Note that objects are removed regardless of their storage_policy_index.
- Parameters
lower – defines the lower bound of object names that will be removed; names greater than this value will be removed; names less than or equal to this value will not be removed.
upper – defines the upper bound of object names that will be removed; names less than or equal to this value will be removed; names greater than this value will not be removed. The empty string is interpreted as there being no upper bound.
max_row – if specified only rows less than or equal to max_row will be removed
- reported(put_timestamp, delete_timestamp, object_count, bytes_used)¶
Update reported stats, available with container’s get_info.
- Parameters
put_timestamp – put_timestamp to update
delete_timestamp – delete_timestamp to update
object_count – object_count to update
bytes_used – bytes_used to update
- classmethod resolve_shard_range_states(states)¶
Given a list of values each of which may be the name of a state, the number of a state, or an alias, return the set of state numbers described by the list.
The following alias values are supported: ‘listing’ maps to all states that are considered valid when listing objects; ‘updating’ maps to all states that are considered valid for redirecting an object update; ‘auditing’ maps to all states that are considered valid for a shard container that is updating its own shard range table from a root (this currently maps to all states except FOUND).
- Parameters
states – a list of values each of which may be the name of a state, the number of a state, or an alias
- Returns
a set of integer state numbers, or None if no states are given
- Raises
ValueError – if any value in the given list is neither a valid state nor a valid alias
- property root_account¶
- property root_container¶
- property root_path¶
- set_sharded_state()¶
Unlink’s the broker’s retiring DB file.
- Returns
True if the retiring DB was successfully unlinked, False otherwise.
- set_sharding_state()¶
Creates and initializes a fresh DB file in preparation for sharding a retiring DB. The broker’s own shard range must have an epoch timestamp for this method to succeed.
- Returns
True if the fresh DB was successfully created, False otherwise.

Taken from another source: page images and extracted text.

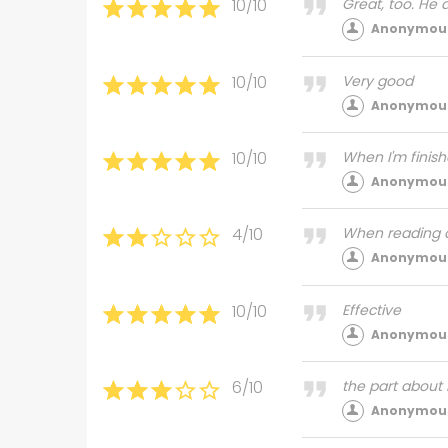
10/10
Great, too. He
Anonymous
10/10
Very good
Anonymous
10/10
When I'm finishe
Anonymous
4/10
When reading ot
Anonymous
10/10
Effective
Anonymous
6/10
the part about
Anonymous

- set_sharding_sysmeta(key, value)¶
Updates the broker’s metadata stored under the given key prefixed with a sharding specific namespace.
- Parameters
key – metadata key in the sharding metadata namespace.
value – metadata value
- set_storage_policy_index(policy_index, timestamp=None)¶
Update the container_stat policy_index and status_changed_at.
- set_x_container_sync_points(sync_point1, sync_point2)¶
- sharding_initiated()¶
Returns True if a broker has shard range state that would be necessary for sharding to have been initiated, False otherwise.
- sharding_required()¶
Returns True if a broker has shard range state that would be necessary for sharding to have been initiated but has not yet completed sharding, False otherwise.
- property storage_policy_index¶
- update_reconciler_sync(point)¶
- swift.container.backend.merge_shards(shard_data, existing)¶
Compares
shard_data
withexisting
and updatesshard_data
with any items ofexisting
that take precedence over the corresponding item inshard_data
.- Parameters
shard_data – a dict representation of shard range that may be modified by this method.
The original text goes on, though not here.